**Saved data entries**
• • •

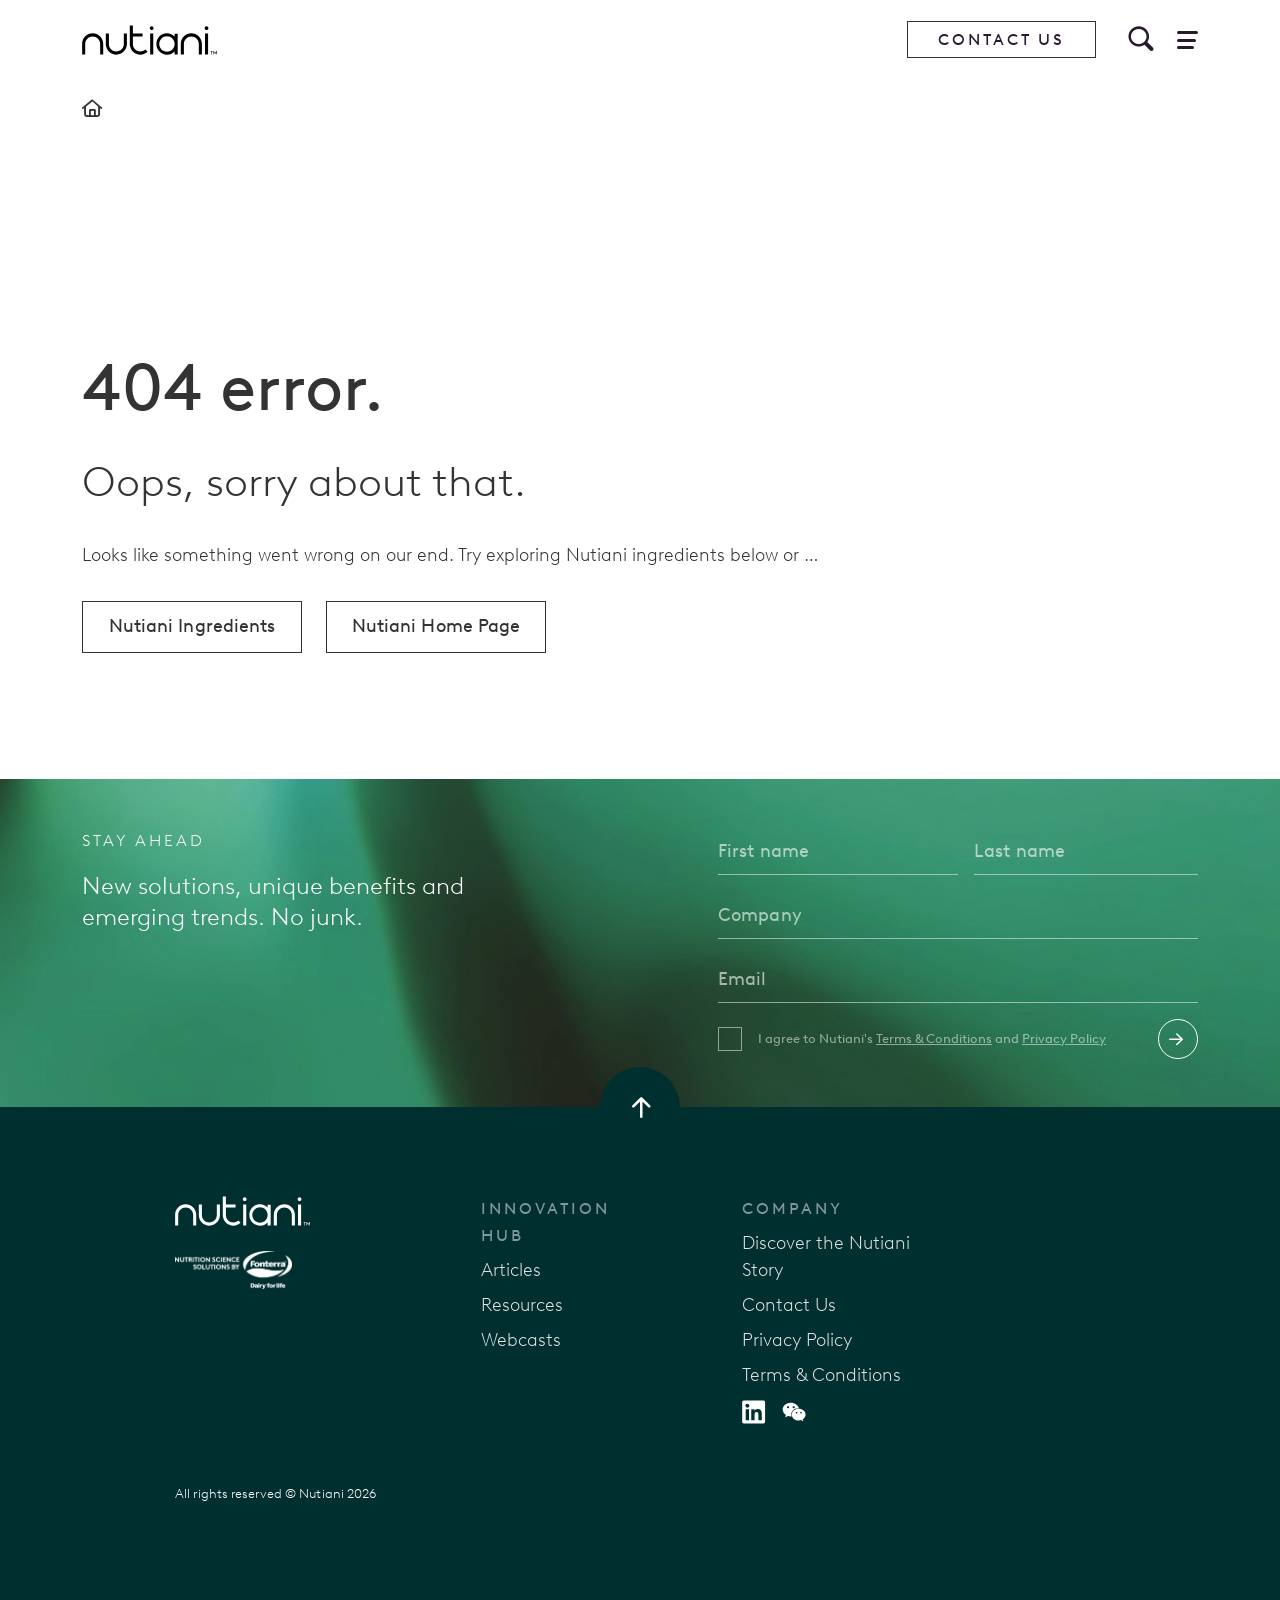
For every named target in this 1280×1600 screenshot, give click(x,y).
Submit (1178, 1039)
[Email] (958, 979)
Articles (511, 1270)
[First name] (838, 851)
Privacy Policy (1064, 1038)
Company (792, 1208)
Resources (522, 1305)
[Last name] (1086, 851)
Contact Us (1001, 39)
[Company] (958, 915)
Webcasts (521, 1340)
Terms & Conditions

• • •

Return the preceding entries verbatim, with the pictures excluded.

**Exercise response**
For every named target in this 1280×1600 screenshot, give click(x,y).
Submit (1178, 1039)
[Email] (958, 979)
Articles (511, 1270)
[First name] (838, 851)
Privacy Policy (1064, 1038)
Company (792, 1208)
Resources (522, 1305)
[Last name] (1086, 851)
Contact Us (1001, 39)
[Company] (958, 915)
Webcasts (521, 1340)
Terms & Conditions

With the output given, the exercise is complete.